By Virginia Furness
LONDON (Reuters) – Italian bond yields fell on Wednesday after the country’s economy minister, Giovanni Tria, said the government will do all it can to recover market confidence.
Tria moved to reassure markets after a volatile early trading session, saying that the current Italy/Germany spread did not reflect Italy’s economic fundamentals from the point of view of debt sustainability.
The two-year Italian government bond yield fell sharply after his comments, and was down eight basis points on the day to 1.64 percent, reversing earlier rises.
Italy’s 10-year yield was down three basis points at 3.50 percent, while the key spread over Germany tightened to 295 basis points.
Yields had moved higher earlier in the session after a senior Moody’s Analytics economist told La Stampa newspaper that Italy’s budget is “a mistake,” adding to comments from a senior League lawmaker that a downgrade of the Italian debt by credit rating agencies is possible.
Moody’s and S&P Global, which both rate Italy two notches above junk, are due to provide an updated opinion on Italy’s credit rating in the second half of October. Analysts say around one downgrade is already priced in.
“The outlook after the downgrade is now the focus,” said DZ Bank strategist Rene Albrecht. “It will be a volatile session again but we think the government is now more spread-sensitive.”
The closely-watched Italy/Germany 10-year bond yield spread was tighter by four basis points on the day at around 295 bps after Tria’s comments. <IT10YT=RR> <DE10YT=RR>
Analysts say the recovery in bond yields is partly a result of an expectation that the government will row back on some of its budgetary promises, despite comments from senior politicians to the contrary.
“There is hope in the market that the government makes some concession on the headline deficit target to the commission,” said Antoine Bouvet, rates strategist at Mizuho.
“There is a well-defined pattern of governments buckling under market pressure because if yields rise to higher levels then the debt becomes less sustainable.”
On Tuesday, Italy’s parliamentary budget office refused to validate the multi-year budget plan, saying the forecasts for economic growth were too excessive.

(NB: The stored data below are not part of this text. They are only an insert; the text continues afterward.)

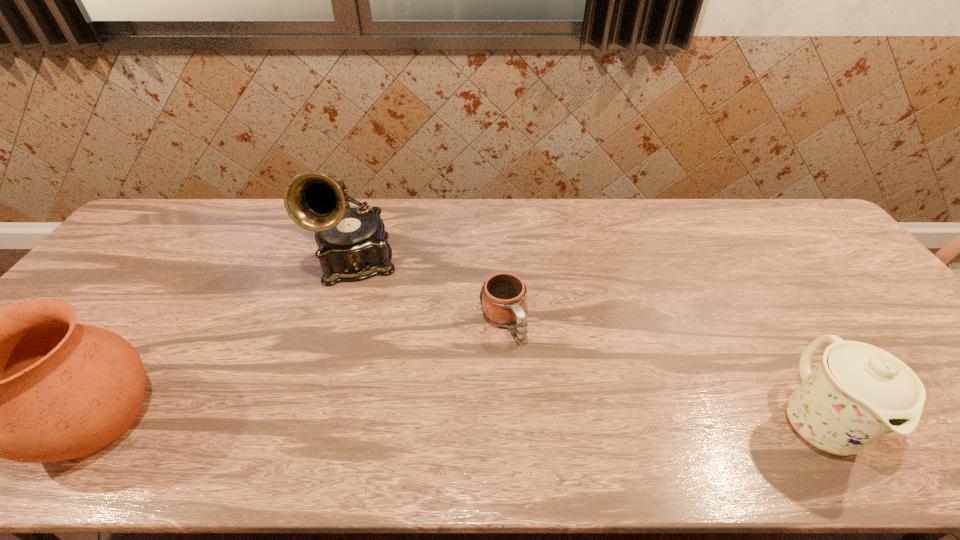 Find the location of a particular element. the third tallest object is located at coordinates click(857, 394).

At what (x,y) coordinates should I click in order to perform the action: click on chinaware. Please return your answer as a coordinate pair (x, y). Looking at the image, I should click on (857, 394).

At what (x,y) coordinates should I click in order to perform the action: click on the shortest object. Please return your answer as a coordinate pair (x, y). Looking at the image, I should click on (503, 296).

This screenshot has height=540, width=960. I want to click on the second farthest object, so click(503, 296).

Image resolution: width=960 pixels, height=540 pixels. Identify the location of the tallest object. (352, 245).

At what (x,y) coordinates should I click in order to perform the action: click on phonograph record. Please return your answer as a coordinate pair (x, y). Looking at the image, I should click on (352, 245).

Image resolution: width=960 pixels, height=540 pixels. In order to click on vacant space located 0.050m on the side of the mug with the handle in this screenshot , I will do [x=521, y=362].

You are a GUI agent. You are given a task and a screenshot of the screen. Output one action in this format:
    pyautogui.click(x=<x>, y=<y>)
    Task: Click on the free spot located 0.150m on the side of the mug with the handle
    
    Given the screenshot: What is the action you would take?
    pyautogui.click(x=540, y=396)

At what (x,y) coordinates should I click in order to perform the action: click on vacant area located on the horn of the second object from left to right. Please return your answer as a coordinate pair (x, y). Image resolution: width=960 pixels, height=540 pixels. Looking at the image, I should click on (360, 318).

The width and height of the screenshot is (960, 540). Identify the location of free region located on the horn of the second object from left to right. (360, 309). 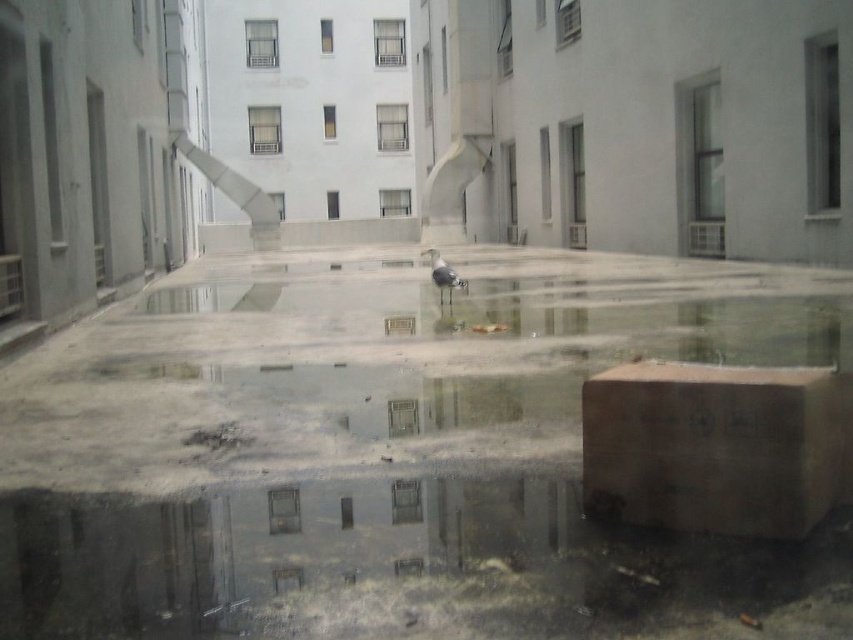 Does clear concrete water at center have a greater width compared to brown cardboard box at lower right?

Yes, clear concrete water at center is wider than brown cardboard box at lower right.

Measure the distance from clear concrete water at center to brown cardboard box at lower right.

They are 1.88 meters apart.

Is point (561, 413) less distant than point (791, 497)?

No, (561, 413) is behind (791, 497).

I want to click on clear concrete water at center, so click(389, 454). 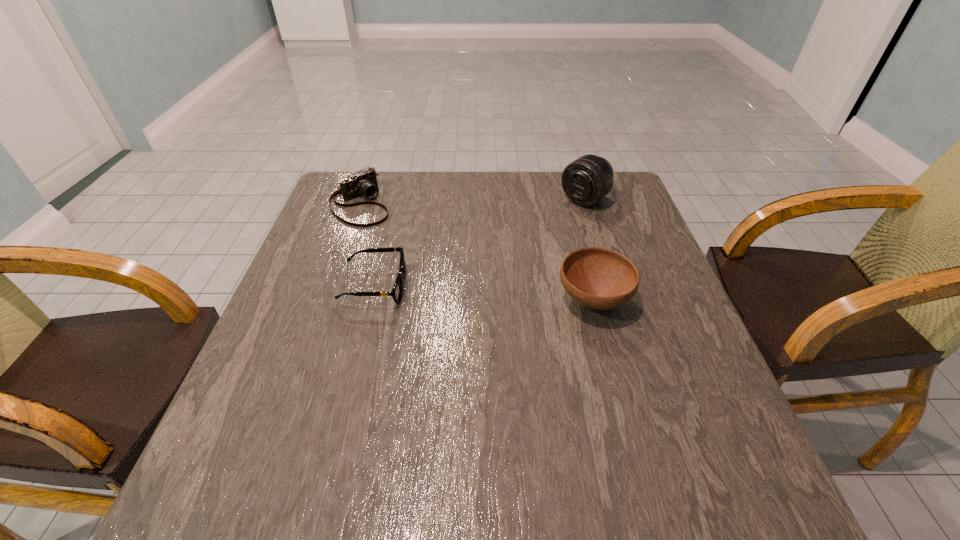 I want to click on the shortest object, so click(x=397, y=290).

The width and height of the screenshot is (960, 540). In order to click on bowl in this screenshot , I will do `click(598, 278)`.

At what (x,y) coordinates should I click in order to perform the action: click on camera. Please return your answer as a coordinate pair (x, y). This screenshot has height=540, width=960. Looking at the image, I should click on (363, 183).

The height and width of the screenshot is (540, 960). What are the coordinates of `telephoto lens` in the screenshot? It's located at point(588,179).

Find the location of a particular element. free space located on the front-facing side of the shortest object is located at coordinates (503, 286).

Where is `free region located 0.360m on the left of the third shortest object`? free region located 0.360m on the left of the third shortest object is located at coordinates (x=399, y=300).

I want to click on blank space located on the front-facing side of the camera, so click(460, 294).

Locate an element on the screen. The height and width of the screenshot is (540, 960). blank space located 0.130m on the front-facing side of the camera is located at coordinates (401, 243).

Identify the location of vacant space situated 0.380m on the front-facing side of the camera. (460, 294).

You are a GUI agent. You are given a task and a screenshot of the screen. Output one action in this format:
    pyautogui.click(x=<x>, y=<y>)
    Task: Click on the blank space located 0.240m on the front-facing side of the telephoto lens
    
    Given the screenshot: What is the action you would take?
    pyautogui.click(x=518, y=249) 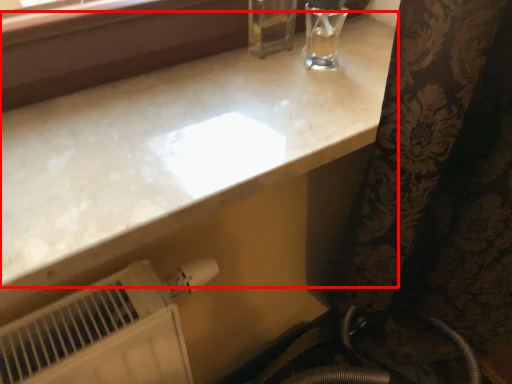 Question: In this image, where is countertop (annotated by the red box) located relative to water heater?

Choices:
 (A) right
 (B) left

Answer: (A) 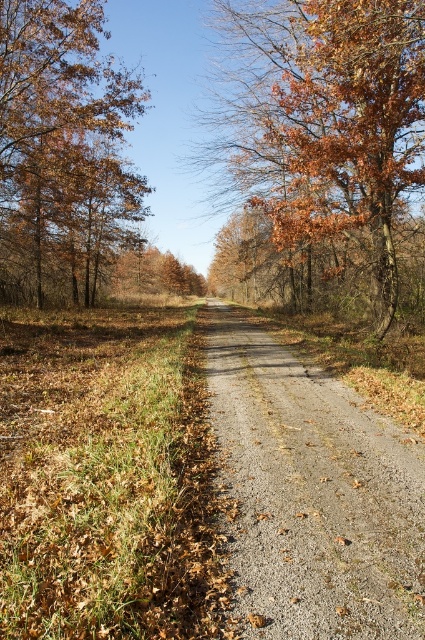 Question: Is the position of gray gravel road at center less distant than that of brown textured leaves at center?

Choices:
 (A) no
 (B) yes

Answer: (B)

Question: Which object is farther from the camera taking this photo?

Choices:
 (A) brown matte tree at upper left
 (B) brown textured leaves at center

Answer: (A)

Question: Does gray gravel road at center appear on the left side of brown matte tree at upper left?

Choices:
 (A) no
 (B) yes

Answer: (A)

Question: Which point is closer to the camera?

Choices:
 (A) (25, 285)
 (B) (291, 384)
 (C) (382, 132)

Answer: (B)

Question: Is gray gravel road at center thinner than brown matte tree at upper left?

Choices:
 (A) yes
 (B) no

Answer: (A)

Question: Among these objects, which one is farthest from the camera?

Choices:
 (A) brown matte tree at upper left
 (B) brown textured leaves at center

Answer: (A) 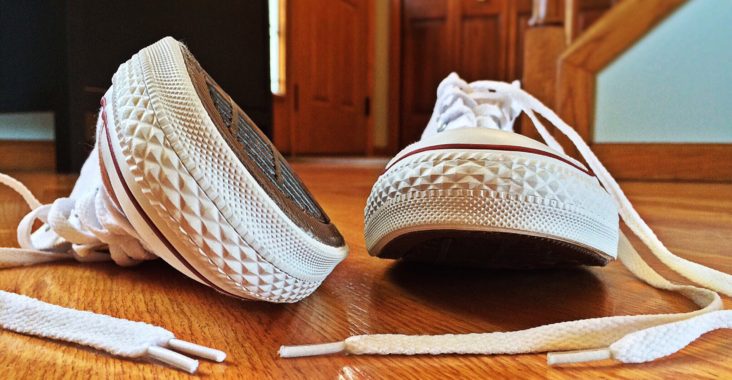 At what (x,y) coordinates should I click in order to perform the action: click on window. Please return your answer as a coordinate pair (x, y). The width and height of the screenshot is (732, 380). Looking at the image, I should click on (272, 70). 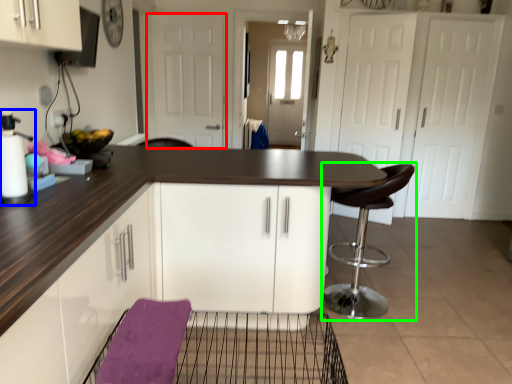 Question: Considering the real-world distances, which object is closest to door (highlighted by a red box)? appliance (highlighted by a blue box) or chair (highlighted by a green box).

Choices:
 (A) appliance
 (B) chair

Answer: (B) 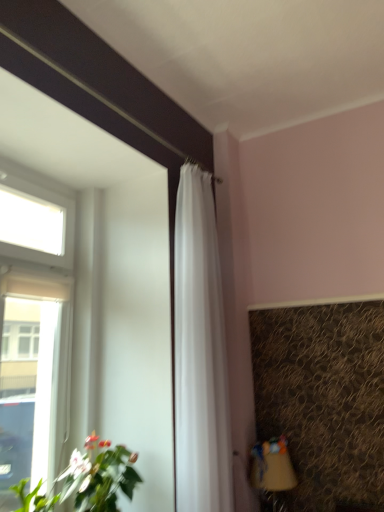 Question: In terms of height, does matte brown table lamp at lower right look taller or shorter compared to transparent glass window at upper left?

Choices:
 (A) tall
 (B) short

Answer: (B)

Question: Would you say matte brown table lamp at lower right is inside or outside transparent glass window at upper left?

Choices:
 (A) outside
 (B) inside

Answer: (A)

Question: Which object is positioned closest to the green leafy plant at lower left?

Choices:
 (A) matte brown table lamp at lower right
 (B) white sheer curtain at center
 (C) transparent glass window at upper left

Answer: (C)

Question: Estimate the real-world distances between objects in this image. Which object is closer to the green leafy plant at lower left?

Choices:
 (A) transparent glass window at upper left
 (B) white sheer curtain at center
 (C) matte brown table lamp at lower right

Answer: (A) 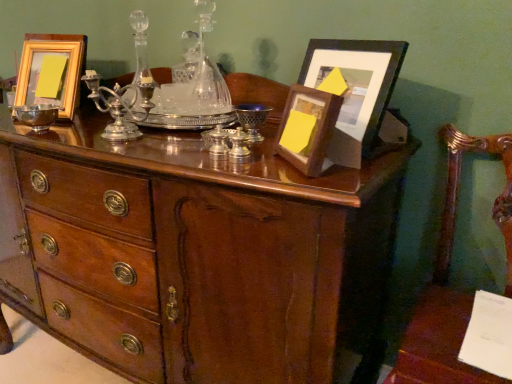 Locate an element on the screen. Image resolution: width=512 pixels, height=384 pixels. shiny silver wine glass at center is located at coordinates (252, 119).

Describe the element at coordinates (252, 119) in the screenshot. I see `shiny silver wine glass at center` at that location.

Where is `mahogany wood chest of drawers at center`? Image resolution: width=512 pixels, height=384 pixels. mahogany wood chest of drawers at center is located at coordinates (205, 249).

The width and height of the screenshot is (512, 384). What do you see at coordinates (355, 90) in the screenshot?
I see `matte black picture frame at upper right, the third picture frame viewed from the left` at bounding box center [355, 90].

In order to face matte black picture frame at upper right, the third picture frame viewed from the left, should I rotate leftwards or rightwards?

Rotate your view right by about 12.476°.

This screenshot has width=512, height=384. I want to click on shiny silver candle holder at center, which is the third candle holder in back-to-front order, so click(238, 145).

What do you see at coordinates (218, 141) in the screenshot?
I see `silver metallic candle holder at center, the second candle holder positioned from the front` at bounding box center [218, 141].

I want to click on shiny silver wine glass at center, so click(x=252, y=119).

Which of these two, shiny silver bowl at left or shiny silver wine glass at center, stands taller?

shiny silver wine glass at center.

Based on the photo, between shiny silver bowl at left and shiny silver wine glass at center, which one has larger width?

shiny silver wine glass at center is wider.

From a real-world perspective, between shiny silver bowl at left and shiny silver wine glass at center, who is vertically higher?

shiny silver wine glass at center.

Identify the location of glass bowl below the shiny silver wine glass at center (from a real-world perspective). (36, 116).

Could you tell me if matte black picture frame at upper right, which is the 1th picture frame from right to left, is facing shiny silver candle holder at center, which is the third candle holder in back-to-front order?

Yes, matte black picture frame at upper right, which is the 1th picture frame from right to left, is oriented towards shiny silver candle holder at center, which is the third candle holder in back-to-front order.

Would you say matte black picture frame at upper right, the third picture frame viewed from the left, is to the left or to the right of shiny silver candle holder at center, which is the third candle holder in back-to-front order, in the picture?

matte black picture frame at upper right, the third picture frame viewed from the left, is positioned on shiny silver candle holder at center, which is the third candle holder in back-to-front order,'s right side.

From the image's perspective, does matte black picture frame at upper right, which is the 1th picture frame from right to left, appear lower than shiny silver candle holder at center, the first candle holder viewed from the front?

Incorrect, from the image's perspective, matte black picture frame at upper right, which is the 1th picture frame from right to left, is higher than shiny silver candle holder at center, the first candle holder viewed from the front.

From the image's perspective, count 2nd picture frames upward from the shiny silver candle holder at center, which appears as the third candle holder when viewed from the left, and point to it. Please provide its 2D coordinates.

[(355, 90)]

Considering the relative sizes of wooden armchair at right and gold wooden picture frame at upper left, which appears as the 1th picture frame when viewed from the left, in the image provided, is wooden armchair at right wider than gold wooden picture frame at upper left, which appears as the 1th picture frame when viewed from the left,?

Indeed, wooden armchair at right has a greater width compared to gold wooden picture frame at upper left, which appears as the 1th picture frame when viewed from the left.

Is wooden armchair at right outside of gold wooden picture frame at upper left, the 3th picture frame in the right-to-left sequence?

That's correct, wooden armchair at right is outside of gold wooden picture frame at upper left, the 3th picture frame in the right-to-left sequence.

Considering the positions of point (426, 314) and point (50, 59), is point (426, 314) closer or farther from the camera than point (50, 59)?

Point (426, 314) is positioned closer to the camera compared to point (50, 59).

But Italy remains committed to its budget forecast, Tria said, following comments from the leaders of the ruling populist coalition, Luigi di Maio and Matteo Salvini, who reiterated that the budget would not be amended.
Analysts say that should the spread of Italy’s 10-year bond yield over Germany remain above a 300 basis point “threshold”, the government would likely move to soothe markets.
European banking supervisors have stepped up their monitoring of liquidity levels at Italian banks after the sharp increase in bond yields, though there was no cause for alarm, a senior EU source said on Tuesday.
Elsewhere euro zone bond yields were up to one basis point higher, with Germany’s 10-year yield, the benchmark for the region, at 0.55 percent <DE10YT=RR>, <FR10YT=RR>.